Calamotropha anticella

Scientific classification
- Kingdom: Animalia
- Phylum: Arthropoda
- Clade: Pancrustacea
- Class: Insecta
- Order: Lepidoptera
- Family: Crambidae
- Subfamily: Crambinae
- Tribe: Calamotrophini
- Genus: Calamotropha
- Species: C. anticella
- Binomial name: Calamotropha anticella (Walker, 1866)
- Synonyms: Ancylolomia anticella Walker, 1866;

= Calamotropha anticella =

- Genus: Calamotropha
- Species: anticella
- Authority: (Walker, 1866)
- Synonyms: Ancylolomia anticella Walker, 1866

Species of moth

Calamotropha anticella is a moth in the family Crambidae.

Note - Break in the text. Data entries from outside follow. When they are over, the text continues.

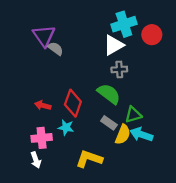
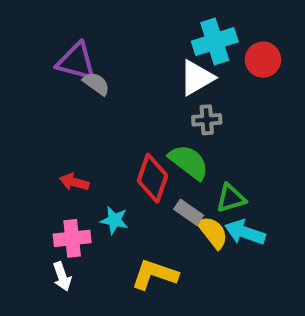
purple triangle: (44, 36) -> (76, 62), turned -40
red diamond: (73, 103) -> (152, 178), moved
yellow semicircle: (123, 134) -> (213, 232), turned -60

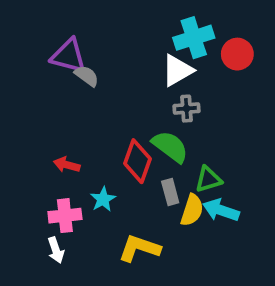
gray rectangle: (189, 212) -> (170, 192), turned 40
cyan star: (114, 220) -> (103, 199), turned 30
yellow semicircle: (213, 232) -> (192, 210), turned 56

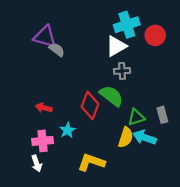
gray rectangle: (170, 192) -> (162, 115), moved

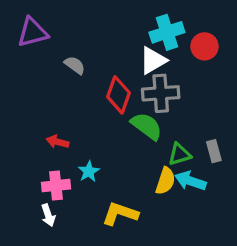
purple triangle: (45, 37) -> (33, 32), moved, turned -30
gray cross: (122, 71) -> (161, 93), size x1.6
red diamond: (90, 105) -> (118, 95), moved

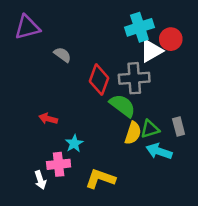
white triangle: (153, 60) -> (151, 51), moved
yellow semicircle: (165, 181) -> (133, 133), moved
pink cross: (56, 186) -> (59, 164), moved

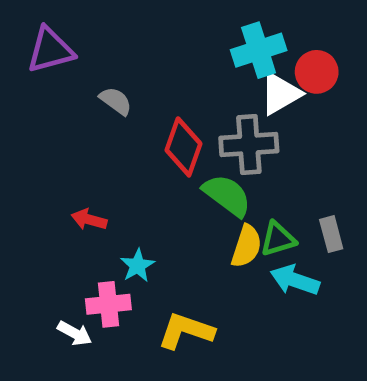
white arrow: (40, 180) -> (75, 333), turned -42

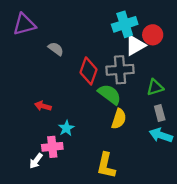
green triangle: (278, 239) -> (155, 87), moved
cyan arrow: (295, 280) -> (161, 135), moved
yellow L-shape: (186, 331) -> (106, 166), moved, turned -96
white arrow: (75, 333) -> (36, 161), turned 98

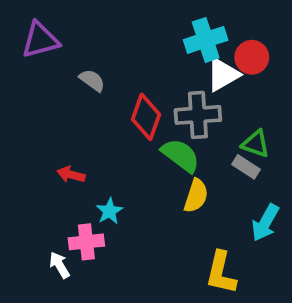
green triangle: (155, 87) -> (256, 144), turned 36
gray rectangle: (160, 113) -> (246, 167), moved, turned -42
cyan arrow: (161, 135) -> (265, 223), turned -80
white arrow: (36, 161) -> (59, 265), turned 112
yellow L-shape: (106, 166) -> (221, 273), moved

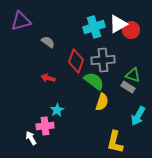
cyan cross: (206, 40) -> (94, 27), moved
white triangle: (223, 75) -> (118, 24), moved
red arrow: (71, 175) -> (48, 78), moved

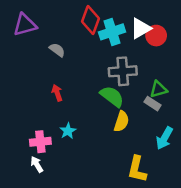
red diamond: (76, 61) -> (90, 20), moved
green triangle: (133, 75) -> (159, 89), turned -35
red arrow: (48, 78) -> (57, 93), turned 56
pink cross: (45, 126) -> (40, 142), moved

It was described by Francis Walker in 1866. It is found in South Africa and Sri Lanka.

==Description==
Its wingspan is about 24–26 mm. In the male, the head and thorax are greyish suffused with coppery brown. Abdomen whitish. Forewings with costal and inner areas grey irrorated (sprinkled) with fuscous. The median area streaked with coppery brown. A black speck is found at the origin of vein 2. A postmedial line is excurved from costa to vein 6, then reduced to a series of specks. The interspaces of the outer area are streaked with white. A marginal series of black specks is present. Hindwings white slightly tinged with brown. Female with pure white hindwings.